On morale among people conducting scientific research
"One of the biggest impacts of this shutdown is a sense that people have that their work is not valued. If you are a scientist working on eDNA to prevent the invasive Asian carp from getting into the Great Lakes, and you have lost that data, you've actually lost your experimentation fish you were working with, and you may have missed some data of invasive species that have migrated into places like the Great Lakes that nobody wants. I just cannot express enough the long-term impacts, that is not just about this data being lost, but potentially a gap in data and the ability to correlate that will impact this work for years."
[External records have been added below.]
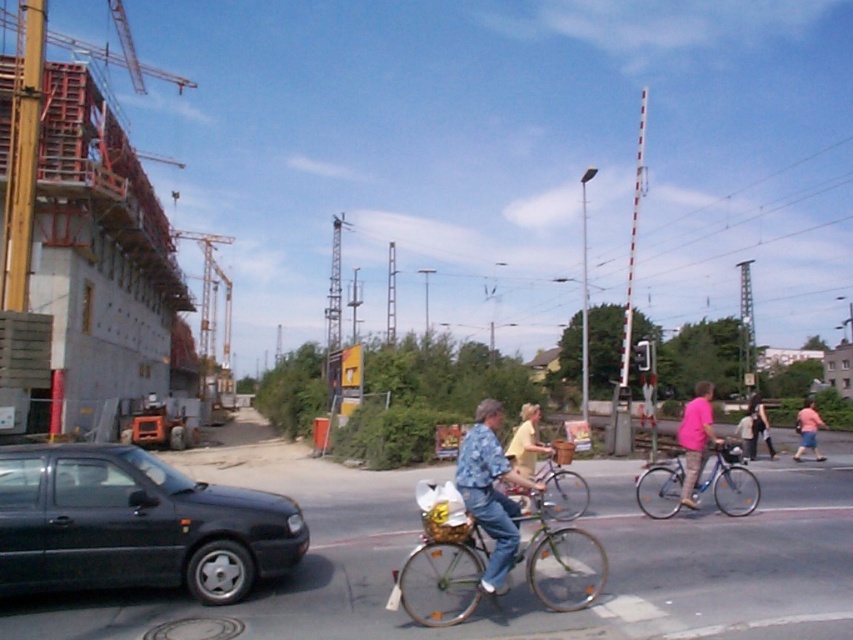 You are a pedestrian standing at the intersection. You see a matte black car at left and a shiny silver bicycle at center. Which object is positioned higher in the image?

The matte black car at left is located above the shiny silver bicycle at center in the image.

You are a delivery person who needs to quickly move your shiny silver bicycle at center and metallic silver bicycle at center to the side of the road to avoid blocking the sidewalk. Since both bicycles are in the middle of the road, which bicycle should you move first based on their positions?

The shiny silver bicycle at center is positioned over metallic silver bicycle at center, so you should move the metallic silver bicycle at center first as it is underneath the other one and needs to be moved out first to access the one on top. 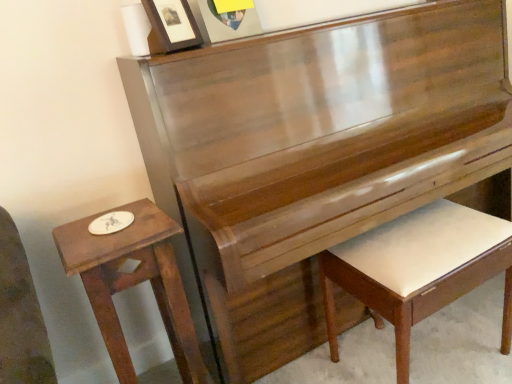 Question: Is matte wooden picture frame at upper center, the second picture frame viewed from the left, further to camera compared to white leather piano bench at lower right?

Choices:
 (A) no
 (B) yes

Answer: (B)

Question: Does matte wooden picture frame at upper center, placed as the first picture frame when sorted from right to left, have a lesser width compared to white leather piano bench at lower right?

Choices:
 (A) yes
 (B) no

Answer: (A)

Question: Is white leather piano bench at lower right located within matte wooden picture frame at upper center, the second picture frame viewed from the left?

Choices:
 (A) yes
 (B) no

Answer: (B)

Question: Are matte wooden picture frame at upper center, placed as the first picture frame when sorted from right to left, and white leather piano bench at lower right located far from each other?

Choices:
 (A) no
 (B) yes

Answer: (A)

Question: Is matte wooden picture frame at upper center, the second picture frame viewed from the left, taller than white leather piano bench at lower right?

Choices:
 (A) no
 (B) yes

Answer: (A)

Question: From the image's perspective, is matte black picture frame at upper center, placed as the second picture frame when sorted from right to left, positioned above or below matte wooden picture frame at upper center, placed as the first picture frame when sorted from right to left?

Choices:
 (A) above
 (B) below

Answer: (B)

Question: From a real-world perspective, relative to matte wooden picture frame at upper center, the second picture frame viewed from the left, is matte black picture frame at upper center, placed as the second picture frame when sorted from right to left, vertically above or below?

Choices:
 (A) above
 (B) below

Answer: (A)

Question: Considering the positions of matte black picture frame at upper center, arranged as the 1th picture frame when viewed from the left, and matte wooden picture frame at upper center, the second picture frame viewed from the left, in the image, is matte black picture frame at upper center, arranged as the 1th picture frame when viewed from the left, taller or shorter than matte wooden picture frame at upper center, the second picture frame viewed from the left,?

Choices:
 (A) tall
 (B) short

Answer: (B)

Question: Does point (190, 11) appear closer or farther from the camera than point (222, 41)?

Choices:
 (A) closer
 (B) farther

Answer: (B)

Question: In terms of height, does matte black picture frame at upper center, placed as the second picture frame when sorted from right to left, look taller or shorter compared to white leather piano bench at lower right?

Choices:
 (A) short
 (B) tall

Answer: (A)

Question: Is matte black picture frame at upper center, placed as the second picture frame when sorted from right to left, situated inside white leather piano bench at lower right or outside?

Choices:
 (A) inside
 (B) outside

Answer: (B)

Question: Considering the positions of matte black picture frame at upper center, arranged as the 1th picture frame when viewed from the left, and white leather piano bench at lower right in the image, is matte black picture frame at upper center, arranged as the 1th picture frame when viewed from the left, wider or thinner than white leather piano bench at lower right?

Choices:
 (A) thin
 (B) wide

Answer: (A)

Question: Based on their sizes in the image, would you say matte black picture frame at upper center, arranged as the 1th picture frame when viewed from the left, is bigger or smaller than white leather piano bench at lower right?

Choices:
 (A) big
 (B) small

Answer: (B)

Question: From a real-world perspective, is wooden table at left physically located above or below matte wooden picture frame at upper center, placed as the first picture frame when sorted from right to left?

Choices:
 (A) below
 (B) above

Answer: (A)

Question: From the image's perspective, is wooden table at left above or below matte wooden picture frame at upper center, placed as the first picture frame when sorted from right to left?

Choices:
 (A) below
 (B) above

Answer: (A) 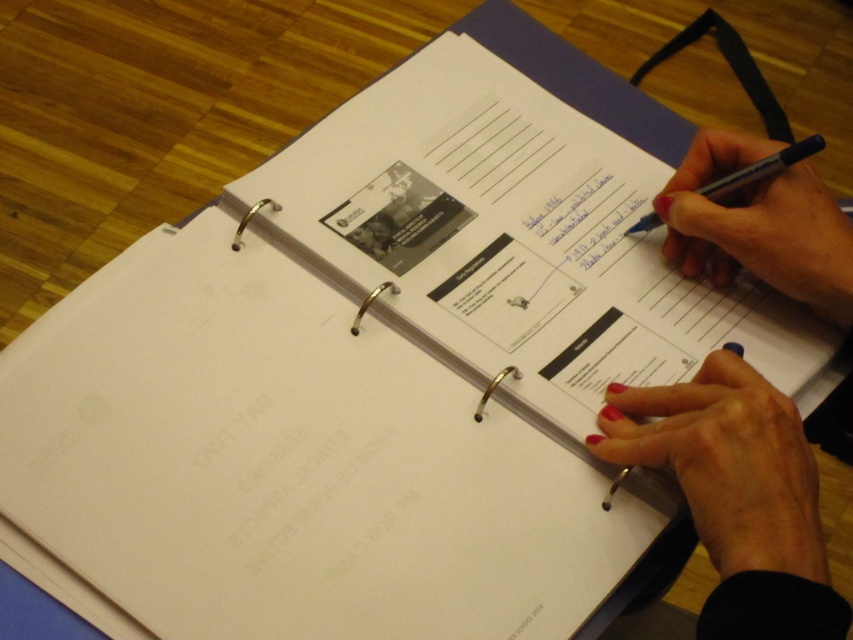 Between smooth skin hand at upper right and nail polish at lower right, which one appears on the left side from the viewer's perspective?

From the viewer's perspective, nail polish at lower right appears more on the left side.

What do you see at coordinates (735, 493) in the screenshot? I see `smooth skin hand at upper right` at bounding box center [735, 493].

Who is more forward, (740, 436) or (788, 449)?

Point (740, 436) is more forward.

Image resolution: width=853 pixels, height=640 pixels. I want to click on smooth skin hand at upper right, so pos(735,493).

Is nail polish at lower right below black pen at upper right?

Yes, nail polish at lower right is below black pen at upper right.

Looking at this image, who is lower down, nail polish at lower right or black pen at upper right?

nail polish at lower right is below.

Where is `nail polish at lower right`? The height and width of the screenshot is (640, 853). nail polish at lower right is located at coordinates (726, 464).

Is nail polish red hand at upper right above black pen at upper right?

No.

From the picture: Is nail polish red hand at upper right thinner than black pen at upper right?

No, nail polish red hand at upper right is not thinner than black pen at upper right.

Between point (688, 273) and point (656, 227), which one is positioned behind?

The point (656, 227) is more distant.

The width and height of the screenshot is (853, 640). I want to click on nail polish red hand at upper right, so click(758, 225). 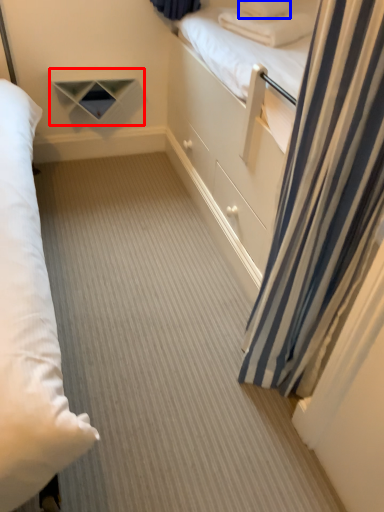 Question: Which point is closer to the camera, shelf (highlighted by a red box) or pillow (highlighted by a blue box)?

On whether it's too late to close the parks altogether
"No. I mean I think that you have seen some park superintendents make the decision to close their doors because of the damage that's being done. Some of them have shut the gates, and in the case of a national park close to me, Mount Rainier National Park, it was closed. They then used fees — which should be for visitors services and deferred maintenance and so on — they used those to reopen the gates temporarily and I'm sure they're getting pressure to do that."
"One of the biggest impacts of this shutdown is a sense that people have that their work is not valued."Sally Jewell
On other adverse impacts currently being felt
"Some of the things I think people don't recognize are the preparation work for the very important field season coming up. So for example, young people from all over the country come to work on public lands through youth conservation corps crews. Those crews don't know whether they're going to have work to do or not, because those contracts have been delayed. On fighting fires right now, the work that would be done this time of year, like prescribed burning and fuel reduction and thinning of the forests, are not being done because of this shutdown.
"Systems like the stream gauges monitored by the USGS, or the seismic monitors, or the ocean buoys that are sending back data — those things break. People cannot go out and fix things like that. We had an outage in a Department of the Interior computer system over the course of a weekend that impacted the Pacific Northwest Seismic Network. So we're lucky we didn't have any volcanic eruptions or major earthquakes, but we could have, and if we had, the warning systems, the ability to respond would have been significantly impeded because of that shutdown of the Interior computer system.
"These are the kinds of things happening behind the scenes that could impact all of us. I just can't express how damaging this is long-term to the people of the United States and the dedicated men and women that devote themselves to this work that we all benefit from."
This segment aired on January 16, 2019.